As I creak toward the mountain peak this year, these days have paused for a lot of reflection, helped also in no small measure by Facebook. Even though it seems just like yesterday when I was a precocious student who still had promise, it's incredible how much has changed while other things remain the same. People whom I thought would never get laid in their entire life are now settled down with a couple of kids. Meanwhile at the bat cave, it seems I've spent the past eighteen years simply spinning my wheels in the muck. Early on, I made a lot of sacrifices to instead pursue an elusive dream, idling away my time on unfinished projects and creating one mess after another. Now, I'm not turning this into an exercise of self-pity, as I realize I'm luckier than most people, not least because I have been fortunate to be with that special someone for a dozen years now, when many people I know still have no one to come home to. Essentially, this crescendo of self-reflection has just made me realize to stop fucking around and get on with things, decide what of these half-finished dreams I still want to complete, and be more aggressive about changing the things in my life that need it.

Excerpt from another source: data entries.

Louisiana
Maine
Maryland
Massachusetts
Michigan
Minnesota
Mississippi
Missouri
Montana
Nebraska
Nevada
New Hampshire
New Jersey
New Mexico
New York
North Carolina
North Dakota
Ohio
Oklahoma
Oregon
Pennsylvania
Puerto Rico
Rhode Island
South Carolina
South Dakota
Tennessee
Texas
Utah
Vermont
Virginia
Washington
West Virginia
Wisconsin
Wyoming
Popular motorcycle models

Crescendos are coupled with diminuendos, and as such, chaos is followed by calm. That Wednesday night, it was not hard for the Greg Woods of 2007 to re-discover that Zen calm I always got from Mr. Pleznik. I am reminded of the times in Allgood's class poring over "Film Comment" and saying "Why don't we do this? Why don't we do that?" , or philosophizing over cider in Mr. Pleznik's living room as "Great Gig in the Sky" idled on in the background. Although it took me a moment to locate him in the restaurant as he was without his trademark ponytail, and despite that his life (like many, I'm sure) has had many hardships in these eighteen years, here he was... the same old Brad, with his trademark sardonic wit, sense of fun, and constant evolving (as he talked of his own short-term aspirations).

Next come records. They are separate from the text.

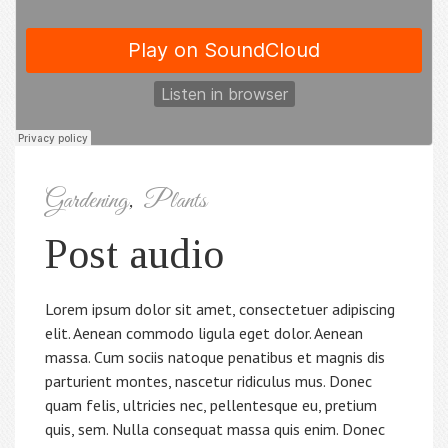
Gardening
,
Plants
Post audio
Lorem ipsum dolor sit amet, consectetuer adipiscing
elit. Aenean commodo ligula eget dolor. Aenean
massa. Cum sociis natoque penatibus et magnis dis
parturient montes, nascetur ridiculus mus. Donec
quam felis, ultricies nec, pellentesque eu, pretium
quis, sem. Nulla consequat massa quis enim. Donec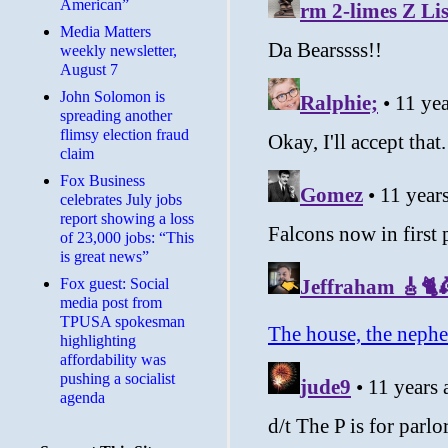
American”
Media Matters
weekly newsletter,
August 7
John Solomon is
spreading another
flimsy election fraud
claim
​Fox Business
celebrates July jobs
report showing a loss
of 23,000 jobs: “This
is great news”
Fox guest: Social
media post from
TPUSA spokesman
highlighting
affordability was
pushing a socialist
agenda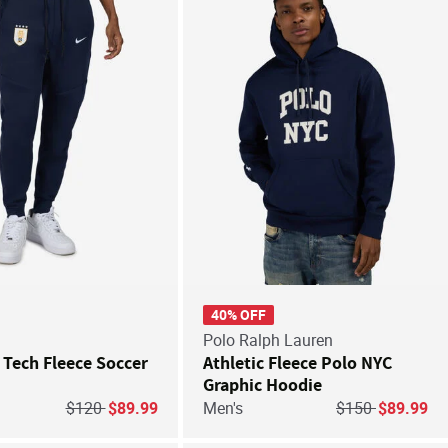
Save For Later
Save
40% OFF
Polo Ralph Lauren
Tech Fleece Soccer
Athletic Fleece Polo NYC
Graphic Hoodie
Price reduced from
to
Price reduced f
to
$120
$89.99
Men's
$150
$89.99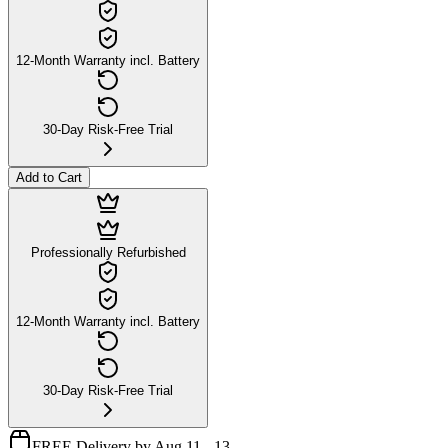
12-Month Warranty incl. Battery
30-Day Risk-Free Trial
Add to Cart
Professionally Refurbished
12-Month Warranty incl. Battery
30-Day Risk-Free Trial
FREE Delivery by Aug 11 - 13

As such, one cannot help but have a bit of his aura rub off on those around him. One of the final remarks made in the evening was "I was sure Greg would be the first to produce films". This was not meant as a put-down, just a matter of fact. But this statement spoke more to more than he may have thought, as in the past few years i've been less enthusiastic about producing my own work (especially since so much of my time is devoted to upholding other people's). But more to the point, this reunion with my old friend was an indirect reminder for me to stop spinning my wheels, and confront myself with hard questions about what I am truly passionate about. And who knows? Maybe I just might find a bit of that magic from 1989 in the process.